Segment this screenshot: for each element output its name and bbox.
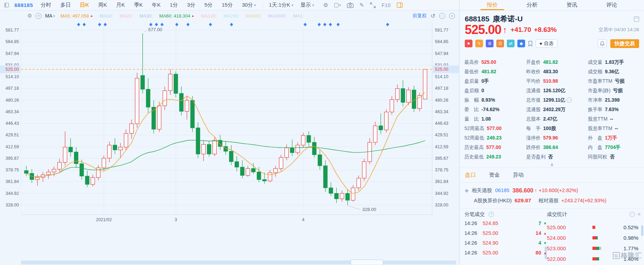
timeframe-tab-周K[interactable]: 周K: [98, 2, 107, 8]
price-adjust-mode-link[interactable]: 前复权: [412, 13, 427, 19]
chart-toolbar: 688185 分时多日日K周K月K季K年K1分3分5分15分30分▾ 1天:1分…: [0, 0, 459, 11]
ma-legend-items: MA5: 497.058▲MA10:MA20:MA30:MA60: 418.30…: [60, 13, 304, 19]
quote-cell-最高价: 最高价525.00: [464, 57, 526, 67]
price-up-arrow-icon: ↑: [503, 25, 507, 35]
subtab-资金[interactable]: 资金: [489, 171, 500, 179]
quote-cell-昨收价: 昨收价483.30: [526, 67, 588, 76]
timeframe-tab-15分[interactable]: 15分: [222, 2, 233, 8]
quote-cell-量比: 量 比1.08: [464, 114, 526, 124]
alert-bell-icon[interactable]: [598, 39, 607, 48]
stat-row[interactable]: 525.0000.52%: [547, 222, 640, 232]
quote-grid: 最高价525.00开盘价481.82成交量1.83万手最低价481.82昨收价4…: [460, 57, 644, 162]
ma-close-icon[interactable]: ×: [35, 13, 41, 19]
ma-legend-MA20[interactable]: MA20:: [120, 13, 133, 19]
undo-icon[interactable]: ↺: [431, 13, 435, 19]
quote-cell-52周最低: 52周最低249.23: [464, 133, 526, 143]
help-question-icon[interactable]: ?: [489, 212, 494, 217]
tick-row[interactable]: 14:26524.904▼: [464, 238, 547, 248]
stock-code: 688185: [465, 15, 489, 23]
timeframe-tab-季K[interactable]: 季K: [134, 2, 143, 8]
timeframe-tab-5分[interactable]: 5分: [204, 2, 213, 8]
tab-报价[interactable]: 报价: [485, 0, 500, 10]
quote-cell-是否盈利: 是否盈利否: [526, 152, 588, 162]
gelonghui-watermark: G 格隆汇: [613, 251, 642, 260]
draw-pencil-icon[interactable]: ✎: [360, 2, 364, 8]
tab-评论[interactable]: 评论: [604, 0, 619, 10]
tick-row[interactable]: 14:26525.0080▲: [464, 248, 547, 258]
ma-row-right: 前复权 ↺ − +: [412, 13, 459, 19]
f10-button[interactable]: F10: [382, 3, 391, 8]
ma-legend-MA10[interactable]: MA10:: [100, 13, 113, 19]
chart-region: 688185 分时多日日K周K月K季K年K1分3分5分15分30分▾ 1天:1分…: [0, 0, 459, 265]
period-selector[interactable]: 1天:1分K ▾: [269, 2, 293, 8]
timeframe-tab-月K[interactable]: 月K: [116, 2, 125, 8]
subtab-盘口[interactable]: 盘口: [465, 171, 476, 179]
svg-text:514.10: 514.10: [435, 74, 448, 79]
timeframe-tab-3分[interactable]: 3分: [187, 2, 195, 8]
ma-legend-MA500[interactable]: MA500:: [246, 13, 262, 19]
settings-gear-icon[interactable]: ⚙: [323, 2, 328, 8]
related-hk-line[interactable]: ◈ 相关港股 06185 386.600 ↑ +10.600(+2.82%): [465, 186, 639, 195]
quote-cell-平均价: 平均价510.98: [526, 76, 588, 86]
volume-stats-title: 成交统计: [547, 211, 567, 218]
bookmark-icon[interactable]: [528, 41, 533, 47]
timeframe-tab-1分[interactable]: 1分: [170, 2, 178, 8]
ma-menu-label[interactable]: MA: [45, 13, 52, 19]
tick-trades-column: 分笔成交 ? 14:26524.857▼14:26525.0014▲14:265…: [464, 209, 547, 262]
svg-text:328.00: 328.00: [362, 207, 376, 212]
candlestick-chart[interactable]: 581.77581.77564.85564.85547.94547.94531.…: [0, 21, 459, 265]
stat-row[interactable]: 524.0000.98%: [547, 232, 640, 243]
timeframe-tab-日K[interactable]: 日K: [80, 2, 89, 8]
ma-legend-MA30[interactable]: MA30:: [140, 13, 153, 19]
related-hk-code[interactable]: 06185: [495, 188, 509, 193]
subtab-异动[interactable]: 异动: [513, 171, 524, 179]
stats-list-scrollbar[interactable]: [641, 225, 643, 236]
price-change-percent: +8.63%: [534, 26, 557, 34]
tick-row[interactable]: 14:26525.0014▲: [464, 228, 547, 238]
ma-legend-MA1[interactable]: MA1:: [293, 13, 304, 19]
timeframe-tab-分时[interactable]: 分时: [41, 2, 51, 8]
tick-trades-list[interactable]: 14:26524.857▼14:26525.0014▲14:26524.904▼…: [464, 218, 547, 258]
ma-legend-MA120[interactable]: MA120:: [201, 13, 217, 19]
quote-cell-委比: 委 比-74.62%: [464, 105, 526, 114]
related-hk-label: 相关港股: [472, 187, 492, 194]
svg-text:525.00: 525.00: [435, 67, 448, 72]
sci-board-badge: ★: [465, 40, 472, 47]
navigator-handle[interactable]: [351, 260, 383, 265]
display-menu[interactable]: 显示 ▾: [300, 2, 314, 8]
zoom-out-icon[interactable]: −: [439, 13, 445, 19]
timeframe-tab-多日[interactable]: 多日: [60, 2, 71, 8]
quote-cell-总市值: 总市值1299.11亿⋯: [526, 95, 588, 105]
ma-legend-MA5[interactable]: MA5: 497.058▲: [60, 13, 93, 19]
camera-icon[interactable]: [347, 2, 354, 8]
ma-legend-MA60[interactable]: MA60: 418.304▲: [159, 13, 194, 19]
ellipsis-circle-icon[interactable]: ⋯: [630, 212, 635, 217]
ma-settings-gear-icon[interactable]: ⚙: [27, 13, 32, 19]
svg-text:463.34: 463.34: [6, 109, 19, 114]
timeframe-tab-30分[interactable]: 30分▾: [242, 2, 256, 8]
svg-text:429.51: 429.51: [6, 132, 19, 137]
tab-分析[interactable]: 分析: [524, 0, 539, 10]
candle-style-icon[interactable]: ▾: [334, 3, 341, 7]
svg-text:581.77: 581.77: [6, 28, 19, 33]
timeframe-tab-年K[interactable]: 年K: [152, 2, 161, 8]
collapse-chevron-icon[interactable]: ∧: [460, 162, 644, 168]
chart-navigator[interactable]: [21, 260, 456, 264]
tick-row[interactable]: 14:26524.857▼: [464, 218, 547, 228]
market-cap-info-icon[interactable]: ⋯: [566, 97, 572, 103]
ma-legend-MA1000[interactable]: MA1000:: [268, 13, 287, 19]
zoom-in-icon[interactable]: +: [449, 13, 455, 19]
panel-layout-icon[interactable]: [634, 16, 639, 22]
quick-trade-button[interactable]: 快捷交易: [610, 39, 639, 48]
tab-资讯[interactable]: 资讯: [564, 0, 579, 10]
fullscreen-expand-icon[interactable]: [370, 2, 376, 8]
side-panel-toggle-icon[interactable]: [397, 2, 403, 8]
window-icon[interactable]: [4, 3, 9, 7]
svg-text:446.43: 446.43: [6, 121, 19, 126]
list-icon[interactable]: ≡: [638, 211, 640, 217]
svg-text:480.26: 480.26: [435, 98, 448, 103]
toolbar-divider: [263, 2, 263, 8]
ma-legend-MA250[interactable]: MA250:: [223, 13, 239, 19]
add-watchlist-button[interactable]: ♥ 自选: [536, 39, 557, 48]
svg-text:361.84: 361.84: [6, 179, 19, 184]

****************

▶ _DIRECTIONS FOR THIS TASK_
Once you have checked every line of the material above, return the ones that hold the string "panel".

▶ _OUTPUT OF THE EXERCISE_
panel-layout-icon[interactable]: [634, 16, 639, 22]
side-panel-toggle-icon[interactable]: [397, 2, 403, 8]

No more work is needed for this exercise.